If the tank is an Aqueon, you need to buy an Aqueon glass canopy. Marineland tanks require their glass canopy.

Which brand 40G breeder are you looking to purchase & I'll try to give you the correct part number to order it?


----------



## glenngreen (Mar 1, 2005)

Petco stocks the aqueon tops for the 40-gal breeder. I just got two of them last week. Had to hit two Petcos, cause they each only had one in stock.


----------



## eTrain (Oct 15, 2012)

I don't know if room is an issue but go for a 40g long if you can.


----------



## underwatergirl (Nov 26, 2012)

Deeda said:


> If the tank is an Aqueon, you need to buy an Aqueon glass canopy. Marineland tanks require their glass canopy.
> 
> Which brand 40G breeder are you looking to purchase & I'll try to give you the correct part number to order it?


It is Aqueon



glenngreen said:


> Petco stocks the aqueon tops for the 40-gal breeder.


Maybe I just need to ask an associate.



eTrain said:


> I don't know if room is an issue but go for a 40g long if you can.

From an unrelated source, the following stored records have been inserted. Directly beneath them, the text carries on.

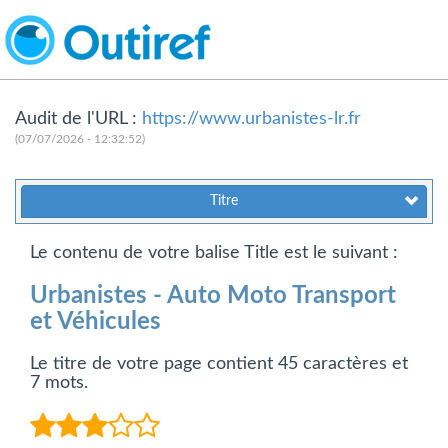
Audit de l'URL :
https://www.urbanistes-lr.fr
(07/07/2026 - 12:32:52)
Titre
Le contenu de votre balise Title est le suivant :
Urbanistes - Auto Moto Transport
et Véhicules
Le titre de votre page contient 45 caractères et
7 mots.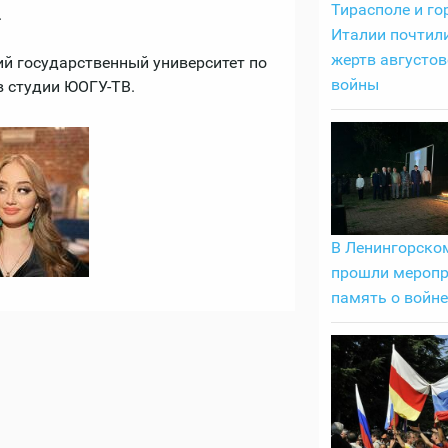
Тирасполе и го
.
Италии почтил
жертв августов
й государственный университет по
войны
в студии ЮОГУ-ТВ.
В Ленингорско
прошли меропр
память о войне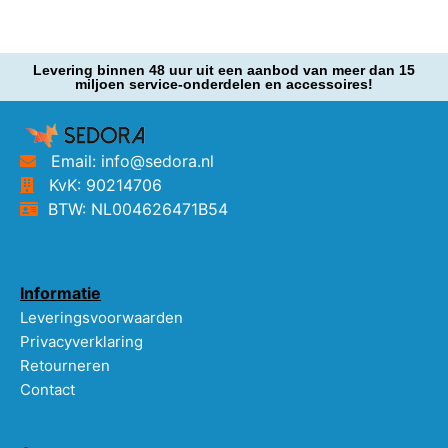
Levering binnen 48 uur uit een aanbod van meer dan 15
miljoen service-onderdelen en accessoires!
Email: info@sedora.nl
KvK: 90214706
BTW: NL004626471B54
Informatie
Leveringsvoorwaarden
Privacyverklaring
Retourneren
Contact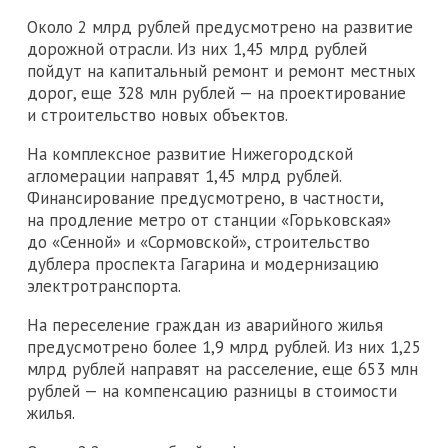
Около 2 млрд рублей предусмотрено на развитие
дорожной отрасли. Из них 1,45 млрд рублей
пойдут на капитальный ремонт и ремонт местных
дорог, еще 328 млн рублей — на проектирование
и строительство новых объектов.
На комплексное развитие Нижегородской
агломерации направят 1,45 млрд рублей.
Финансирование предусмотрено, в частности,
на продление метро от станции «Горьковская»
до «Сенной» и «Сормовской», строительство
дублера проспекта Гагарина и модернизацию
электротранспорта.
На переселение граждан из аварийного жилья
предусмотрено более 1,9 млрд рублей. Из них 1,25
млрд рублей направят на расселение, еще 653 млн
рублей — на компенсацию разницы в стоимости
жилья.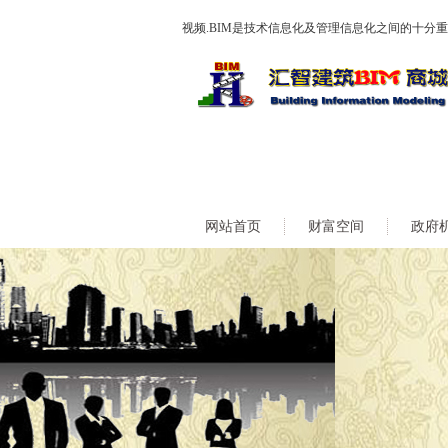
视频.BIM是技术信息化及管理信息化之间的十分
网站首页
财富空间
政府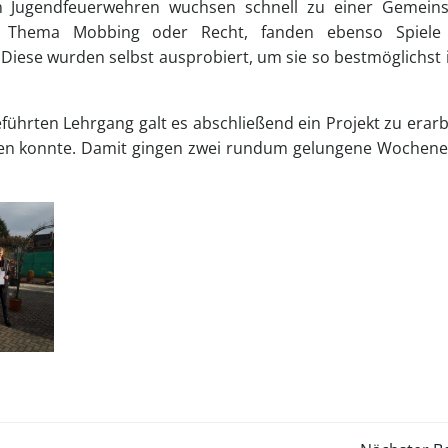
n Jugendfeuerwehren wuchsen schnell zu einer Gemeins
 Thema Mobbing oder Recht, fanden ebenso Spiel
Diese wurden selbst ausprobiert, um sie so bestmöglichst 
ührten Lehrgang galt es abschließend ein Projekt zu erarb
den konnte. Damit gingen zwei rundum gelungene Wochen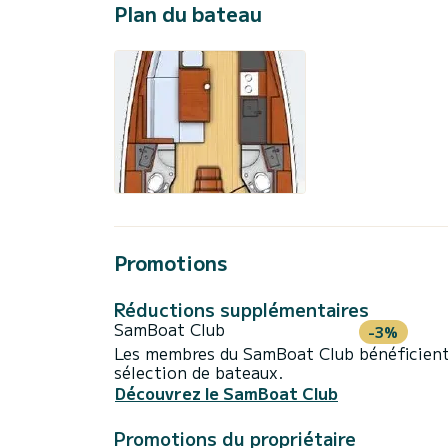
Plan du bateau
Promotions
Réductions supplémentaires
SamBoat Club
-3%
Les membres du SamBoat Club bénéficient
sélection de bateaux.
Découvrez le SamBoat Club
Promotions du propriétaire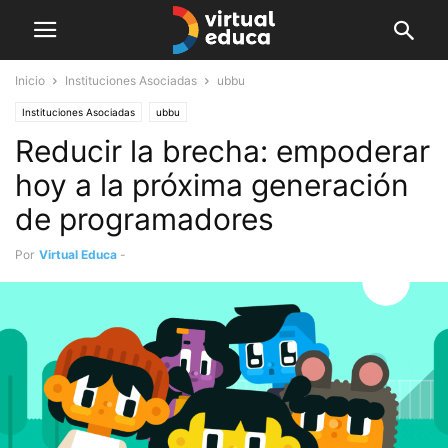
Inicio
Instituciones Asociadas
ubbu
Instituciones Asociadas
ubbu
Reducir la brecha: empoderar
hoy a la próxima generación
de programadores
Por
Virtual Educa
-
abril 24, 2023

Would you say this is purely for aesthetics, personal preference or parts are a bit easier to come by?

I'm trying not to go hog wild with expenses. This 2nd tank is for grow out for the time being, then hopefully all male tank. I'm keeping in mind that the stand will be an additional expense, probably easier to find one for 40 long. Might be a different story if I had the tools/time to DIY.


----------



## 13razorbackfan (Sep 28, 2011)

I went and out and had a piece of glass cut to fit my 40 breeder. It was around $15 I think for a 1/4" piece of regular glass. Had it cut at my local hardware store and most hardware stores and local glass shops do this. I left a 2" opening across the back for my filter intakes and whatnot. I then ordered a 36" reef bright LED light and the whole setup looks very neat and tidy. Just a thought.


----------



## Floridagirl (Jan 10, 2008)

A longer tank gives the fish a longer run out of another's territory. 55's are inexpensive and plentiful on CL around my parts.


----------



## turbokev (Nov 26, 2012)

Just my opinion, but I like a 40 breeder better than a 55.. 
Floor space on a 55 is 576 square inches.. a 40 breeder has 648
The extra width on the breeder allows for more aquascaping options
while the extra height of the 55 doesn't do much for you.

As for the top, the 'dollar a gallon' place sells a regular hinged 36" glass top
for the breeders for $37.99 no center brace required.


----------